## Activity
From the listing below, output only the lines starting at the line that has "En annen effektiv metode er bruk" and ending at the line that has "det første forlenge det levetiden", exactly as they appear, ends included.

## Study material
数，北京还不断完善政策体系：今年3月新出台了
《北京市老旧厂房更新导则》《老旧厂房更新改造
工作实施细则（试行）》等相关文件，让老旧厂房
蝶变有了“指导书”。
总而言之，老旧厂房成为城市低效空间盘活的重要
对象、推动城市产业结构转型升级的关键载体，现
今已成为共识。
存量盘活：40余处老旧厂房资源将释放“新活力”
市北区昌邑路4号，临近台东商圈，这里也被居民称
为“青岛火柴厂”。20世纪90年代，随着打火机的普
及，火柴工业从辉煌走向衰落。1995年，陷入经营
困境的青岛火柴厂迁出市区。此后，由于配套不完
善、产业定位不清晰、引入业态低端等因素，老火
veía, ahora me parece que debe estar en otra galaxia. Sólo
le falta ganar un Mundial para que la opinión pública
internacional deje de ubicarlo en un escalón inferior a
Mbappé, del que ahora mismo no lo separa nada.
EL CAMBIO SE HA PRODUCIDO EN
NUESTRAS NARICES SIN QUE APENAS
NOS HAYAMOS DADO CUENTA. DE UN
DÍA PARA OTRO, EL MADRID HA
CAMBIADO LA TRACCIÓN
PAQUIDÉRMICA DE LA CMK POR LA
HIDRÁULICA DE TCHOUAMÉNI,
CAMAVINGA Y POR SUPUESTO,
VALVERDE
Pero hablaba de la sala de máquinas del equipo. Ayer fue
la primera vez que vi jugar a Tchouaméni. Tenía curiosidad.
---
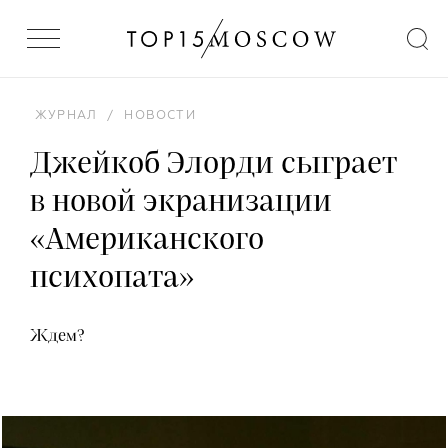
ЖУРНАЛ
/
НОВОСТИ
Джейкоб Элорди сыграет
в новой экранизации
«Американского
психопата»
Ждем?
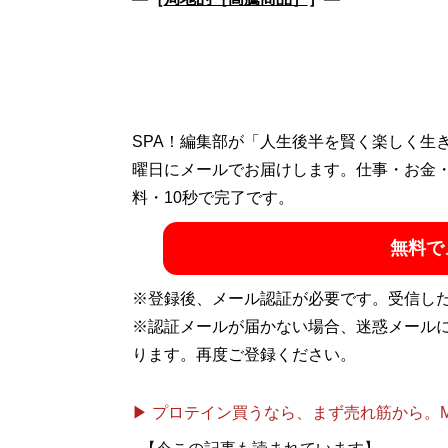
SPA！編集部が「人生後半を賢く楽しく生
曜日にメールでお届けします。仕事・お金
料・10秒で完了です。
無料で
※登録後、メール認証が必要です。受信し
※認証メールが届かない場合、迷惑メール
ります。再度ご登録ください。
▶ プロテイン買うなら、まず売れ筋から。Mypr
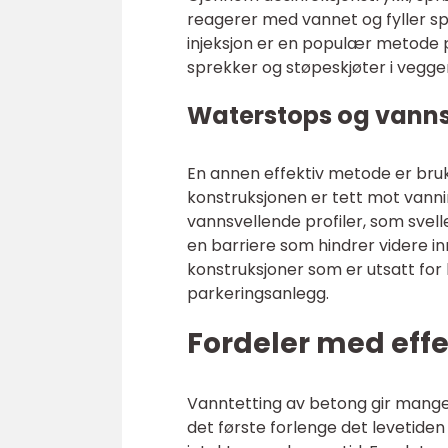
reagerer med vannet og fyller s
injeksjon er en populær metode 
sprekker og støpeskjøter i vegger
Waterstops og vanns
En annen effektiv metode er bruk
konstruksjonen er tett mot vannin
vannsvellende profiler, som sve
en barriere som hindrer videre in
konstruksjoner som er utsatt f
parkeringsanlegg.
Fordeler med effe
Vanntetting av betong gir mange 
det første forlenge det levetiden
* * *
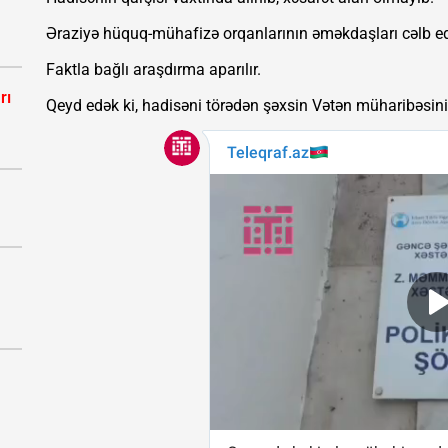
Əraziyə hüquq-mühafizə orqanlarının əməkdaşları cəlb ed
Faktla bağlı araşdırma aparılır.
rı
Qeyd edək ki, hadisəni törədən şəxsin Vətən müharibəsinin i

## Solution
En annen effektiv metode er bruk
konstruksjonen er tett mot vannin
vannsvellende profiler, som sve
en barriere som hindrer videre in
konstruksjoner som er utsatt f
parkeringsanlegg.
Fordeler med effe
Vanntetting av betong gir mange 
det første forlenge det levetiden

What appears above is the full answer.